Given that the Biden administration’s immediate priorities will be delivering financial assistance to individuals and businesses, ensuring the rollout of COVID-19 vaccines and flattening the curve of cases, a repeal and replacement of the TCJA might not be voted on until at least late 2021 and likely would not go into effect until 2022 at the earliest.


Pare Back or Modify the TCJA

An overall theme of Biden’s campaign was not sweeping, radical change but making incremental shifts that he views as improvements. We may see this theme come into play in Biden’s approach to tax legislation. He may choose not to repeal the TCJA completely (prompting a return to 2016 taxation levels), but instead to pare back some of the tax changes enacted in 2017. In practice, this could be in the form of raising the corporate tax rate by a few percentage points, which could garner bipartisan support. Again, this likely would not be a legislative priority until after the country has passed through the worst of the COVID-19 pandemic.
 

Unknowns: Factors That Will Influence Potential Tax Changes

Senate Legislative Filibuster

Currently, the minority party in the Senate can delay a vote on an issue if fewer than 60 senators support bringing a measure to a vote. Thus, Republicans would be likely to filibuster any bill that contains more ambitious tax rate increases. The uptick in the use of the filibuster in recent decades is perhaps a symptom of congressional deadlock, and there are calls from many Democrats to eliminate the filibuster in order to pass more ambitious legislation without bipartisan support (in fact, in recent years, the filibuster has been removed for appointments and confirmations). While President-elect Biden and incoming Senate Majority Leader Chuck Schumer may be open to ending or further limiting the filibuster, with the current composition of the Senate, every Democratic senator would have to agree. Last fall, West Virginia Senator Joe Manchin indicated he would oppose ending the legislative filibuster.

If the Democrats are successful in removing the filibuster, it would be easier for Congress to pass more permanent tax legislation. However, if the filibuster remains in place, tax legislation would likely be passed as part of the budget reconciliation process, which only requires a simple majority to pass. However, the tradeoff is that any changes generally would have to expire at the end of the budget window, which typically is 10 years. This is how both the 2001 Economic Growth and Tax Relief Reconciliation Act and the TCJA were passed.


Treasury Appointments

Another factor that will influence Biden’s tax policies is who will fill key tax appointments at the Department of Treasury. Three positions that will have a major effect on any tax plan are Assistant Secretary for Tax Policy, Deputy Assistant Secretary for Tax Policy and Tax Legislation Council, each of whom typically steer the administration’s voice on tax legislation.

These appointments may take several weeks or longer to get in place, so it is possible that there will not be any tax legislative activity until the positions are filled.
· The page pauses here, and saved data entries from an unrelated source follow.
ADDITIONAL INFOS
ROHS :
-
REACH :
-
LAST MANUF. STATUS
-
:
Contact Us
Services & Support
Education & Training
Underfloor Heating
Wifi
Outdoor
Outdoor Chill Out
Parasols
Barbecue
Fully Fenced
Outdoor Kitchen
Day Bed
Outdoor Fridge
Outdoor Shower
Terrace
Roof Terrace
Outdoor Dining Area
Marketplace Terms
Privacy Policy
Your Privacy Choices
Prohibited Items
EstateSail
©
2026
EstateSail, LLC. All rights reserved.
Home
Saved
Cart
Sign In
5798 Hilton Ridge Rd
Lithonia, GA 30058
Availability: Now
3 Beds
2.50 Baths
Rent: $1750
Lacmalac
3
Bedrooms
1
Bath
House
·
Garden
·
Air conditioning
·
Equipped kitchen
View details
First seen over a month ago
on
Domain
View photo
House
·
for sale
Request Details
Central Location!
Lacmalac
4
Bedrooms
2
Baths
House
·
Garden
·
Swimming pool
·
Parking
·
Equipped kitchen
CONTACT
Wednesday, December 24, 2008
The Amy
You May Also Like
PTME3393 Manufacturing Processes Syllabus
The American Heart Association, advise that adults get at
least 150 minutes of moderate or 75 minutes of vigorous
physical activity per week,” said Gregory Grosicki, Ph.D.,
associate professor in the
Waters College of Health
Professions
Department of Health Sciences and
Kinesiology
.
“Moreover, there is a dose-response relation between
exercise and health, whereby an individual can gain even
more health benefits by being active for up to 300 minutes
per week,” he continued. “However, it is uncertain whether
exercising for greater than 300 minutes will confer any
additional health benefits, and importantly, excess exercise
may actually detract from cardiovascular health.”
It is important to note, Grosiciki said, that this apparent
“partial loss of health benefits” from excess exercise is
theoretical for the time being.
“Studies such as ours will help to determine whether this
Appetite for Bipartisanship

President-elect Biden has signaled that he wants to be a president for all Americans and seek to heal the partisan divides in the country. He may be looking to reach across the aisle on certain legislation and seek bipartisan support, even if such support is not necessary to pass a bill. Biden stated during his campaign that he wants to increase the corporate tax rate—not to the 2017 rate of 35%—but to 28%. Achieving this middle ground rate might be viewed as a compromise approach.

As the new government takes office, it remains to be seen how much bipartisanship is desired, or even possible.


What These Factors Mean for Your Business

It is important to note that sweeping tax changes probably are not an immediate priority for the incoming Biden administration. With the escalating health and economic crises resulting from the COVID-19 pandemic, the new administration’s immediate focus likely will be on addressing the current fragmented approach to COVID-19 vaccinations, accelerating the distribution of the vaccines, taking steps to bring the spread of COVID-19 under control and providing much needed economic relief. As noted above, there could be some tax changes and impacts resulting from future COVID-19 relief bills. Those will be the bills to watch for any early tax changes, including cuts or credits, that businesses may be able to take advantage of. Larger scale tax changes, particularly any tax increases, may not go into effect until 2022 at the earliest. Moreover, factors such as the continuation of the legislative filibuster, the appetite for bipartisanship and the filling of key tax appointments at Treasury will help determine the path and details of those changes.

Regardless of your current tax position, it is important to remain informed on potential policy changes, how these will play out and how they will affect your organization. As more details come to light, we will provide additional insights on how new policies will affect the tax position of middle market businesses.

The following table sets out the current rules and how Biden is proposing to deal with these rules:
 

 Current Tax Law
(TCJA–present)
Biden’s Proposals
Corporate Tax Rates and AMTCorporations are subject to a flat 21% tax rate and the corporate alternative minimum tax (AMT) was repealed for corporations (changes made by the TCJA).

These do not expire.
 
Biden would raise the corporate rate to 28%, which is still below the pre-TCJA level of 35%. He would reinstate the corporate AMT, requiring corporations to pay the greater of their regular corporate income tax or the 15% minimum tax (while still allowing for net operating losses (NOL) and foreign tax credits).
International Taxes (GILTI, Offshoring)GILTI (global intangible low-tax income): Enacted as part of the TCJA, GILTI rules require U.S. shareholders of controlled foreign corporations to include in income under the CFC anti-deferral rules certain income earned by those CFCs. For taxable years beginning after December 31, 2017, and before January 1, 2026, the effective U.S. tax rate on GILTI for domestic corporations is 10.5% (taking into account the 50% deduction under Section 250 and before Section 960(d) foreign tax credits). The effective U.S. tax rate (before Section 960(d) foreign tax credits) on GILTI for domestic corporations rises to 13.125% for taxable years beginning after December 31, 2025.
Offshoring taxes: The TCJA includes a tax deduction for corporations that manufacture in the U.S. and sell overseas.
GILTI: Biden would double the GILTI tax rate to 21% and assess a minimum tax on a country-by-country basis. His proposal would eliminate the reduction for qualified business asset investment in the GILTI calculation.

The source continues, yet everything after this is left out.